Traîtres par conviction

Acquis à l’idéologie communiste, les « Cinq de Cambridge » ont chacun séparément trahi efficacement leur pays. L’URSS a obtenu par leur entremise quantité de renseignements-clés. Ils ont aussi envoyé des milliers d’opposants à la mort.


Vue de Trinity College, l’un des colleges de l’université de Cambridge où furent recrutés des espions pour le compte de l’URSS. © CC4.0, Rafa Esteve

Du milieu des années 1930 au début des années 1950, Kim Philby, Guy Burgess, Donald Maclean, Anthony Blunt et John Cairncross, surnommés les « Cinq de Cambridge » parce qu’ils furent recrutés alors qu’ils étudiaient dans cette université (Blunt, plus âgé, y enseignait), ont transmis aux services de renseignement de l’Union soviétique, le NKVD devenu le MGB, puis le KGB, des milliers de documents secrets sur la politique étrangère, les plans stratégiques et les actions de contre-espionnage de la Grande-Bretagne et des États-Unis. Des dizaines de livres et de films documentaires ont été consacrés à leurs exploits, qui ont inspiré de nombreux récits de fiction parmi lesquels La Taupe, de John le Carré, dont le personnage de l’agent double est basé sur Philby. 

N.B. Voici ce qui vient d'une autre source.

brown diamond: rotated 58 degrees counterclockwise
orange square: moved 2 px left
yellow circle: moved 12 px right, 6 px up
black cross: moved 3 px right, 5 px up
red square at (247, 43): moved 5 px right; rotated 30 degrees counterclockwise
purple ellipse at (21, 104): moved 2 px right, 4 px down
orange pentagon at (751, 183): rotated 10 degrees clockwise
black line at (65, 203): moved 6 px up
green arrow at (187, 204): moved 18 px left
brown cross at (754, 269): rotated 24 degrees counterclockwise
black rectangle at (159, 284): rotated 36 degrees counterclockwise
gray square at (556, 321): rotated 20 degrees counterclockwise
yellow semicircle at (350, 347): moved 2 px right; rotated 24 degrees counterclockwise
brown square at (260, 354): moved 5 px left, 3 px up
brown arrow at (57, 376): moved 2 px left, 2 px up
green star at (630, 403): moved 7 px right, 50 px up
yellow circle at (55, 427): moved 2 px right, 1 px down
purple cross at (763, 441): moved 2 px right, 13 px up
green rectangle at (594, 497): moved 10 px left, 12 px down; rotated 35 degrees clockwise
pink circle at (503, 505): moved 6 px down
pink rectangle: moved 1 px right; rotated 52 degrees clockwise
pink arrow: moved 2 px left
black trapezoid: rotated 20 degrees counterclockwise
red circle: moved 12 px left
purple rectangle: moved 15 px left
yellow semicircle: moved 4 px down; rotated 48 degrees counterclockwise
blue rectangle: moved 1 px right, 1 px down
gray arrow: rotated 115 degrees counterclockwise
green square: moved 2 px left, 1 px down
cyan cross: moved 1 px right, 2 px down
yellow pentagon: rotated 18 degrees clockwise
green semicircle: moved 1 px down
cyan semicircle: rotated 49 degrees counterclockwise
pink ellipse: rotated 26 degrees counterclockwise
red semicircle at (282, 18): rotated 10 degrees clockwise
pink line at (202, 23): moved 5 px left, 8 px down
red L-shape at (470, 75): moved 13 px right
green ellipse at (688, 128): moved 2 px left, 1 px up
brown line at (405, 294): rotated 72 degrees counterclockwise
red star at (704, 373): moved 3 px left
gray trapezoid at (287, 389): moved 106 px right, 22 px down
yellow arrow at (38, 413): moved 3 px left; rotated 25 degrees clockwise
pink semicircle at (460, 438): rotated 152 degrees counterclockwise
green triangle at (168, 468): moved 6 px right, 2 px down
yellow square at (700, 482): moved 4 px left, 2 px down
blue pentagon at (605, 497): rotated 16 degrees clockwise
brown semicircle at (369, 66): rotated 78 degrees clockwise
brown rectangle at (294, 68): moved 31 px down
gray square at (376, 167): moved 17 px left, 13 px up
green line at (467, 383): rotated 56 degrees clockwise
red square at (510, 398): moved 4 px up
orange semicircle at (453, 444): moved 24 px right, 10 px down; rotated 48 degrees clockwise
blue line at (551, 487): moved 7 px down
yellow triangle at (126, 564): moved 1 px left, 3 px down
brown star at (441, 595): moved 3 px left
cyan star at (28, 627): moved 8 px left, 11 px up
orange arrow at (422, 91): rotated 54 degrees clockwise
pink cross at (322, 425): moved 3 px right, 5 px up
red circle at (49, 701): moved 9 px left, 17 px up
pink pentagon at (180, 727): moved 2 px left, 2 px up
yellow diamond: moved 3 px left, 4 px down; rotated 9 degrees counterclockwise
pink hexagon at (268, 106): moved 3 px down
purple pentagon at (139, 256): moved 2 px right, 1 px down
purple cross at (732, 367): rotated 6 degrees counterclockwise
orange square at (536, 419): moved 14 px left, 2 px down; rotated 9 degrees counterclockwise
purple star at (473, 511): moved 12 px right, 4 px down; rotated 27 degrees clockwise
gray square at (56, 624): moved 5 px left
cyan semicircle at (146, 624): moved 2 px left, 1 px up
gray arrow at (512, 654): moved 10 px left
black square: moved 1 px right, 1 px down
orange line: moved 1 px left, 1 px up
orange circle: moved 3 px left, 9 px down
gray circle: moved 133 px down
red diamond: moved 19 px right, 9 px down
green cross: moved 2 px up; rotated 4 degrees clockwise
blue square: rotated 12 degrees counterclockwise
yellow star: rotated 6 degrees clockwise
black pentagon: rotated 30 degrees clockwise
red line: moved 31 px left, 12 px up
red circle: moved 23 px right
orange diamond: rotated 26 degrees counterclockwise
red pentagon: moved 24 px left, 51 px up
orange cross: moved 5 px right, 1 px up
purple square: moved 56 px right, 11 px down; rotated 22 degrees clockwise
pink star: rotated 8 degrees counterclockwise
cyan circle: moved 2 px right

Pour rédiger un nouveau livre sur cet épisode célèbre de l’histoire de l’espionnage, Antonia Senior a pu exploiter plusieurs séries de documents déclassifiés respectivement en 2019, 2022 et 2025. Son ouvrage décrit de manière détaillée les conditions dans lesquelles les cinq hommes ont été recrutés et la façon dont ils opéraient. Il met aussi en évidence les conséquences de leurs activités, qui sont loin d’avoir été négligeables. Dire qu’elles ont infléchi le cours de l’Histoire serait exagéré, mais elles ont assurément aidé l’Union soviétique de Staline à prendre le contrôle des pays d’Europe centrale. Les agissements de Kim Philby durant les premières années d’après-guerre ont de surcroît envoyé directement à la mort ou au Goulag de très nombreux agents du contre-espionnage occidental et opposants au communisme dans ces pays. Souvent présentée comme l’épopée romanesque et scandaleuse d’une poignée de jeunes snobs privilégiés aux mœurs dissolues trahissant avec légèreté l’establishment auquel ils appartenaient par leur milieu, leur éducation et leur métier, l’histoire des « Cinq de Cambridge », souligne Antonia Senior, fut une affaire sérieuse qui ne manque pas d’aspects sinistres.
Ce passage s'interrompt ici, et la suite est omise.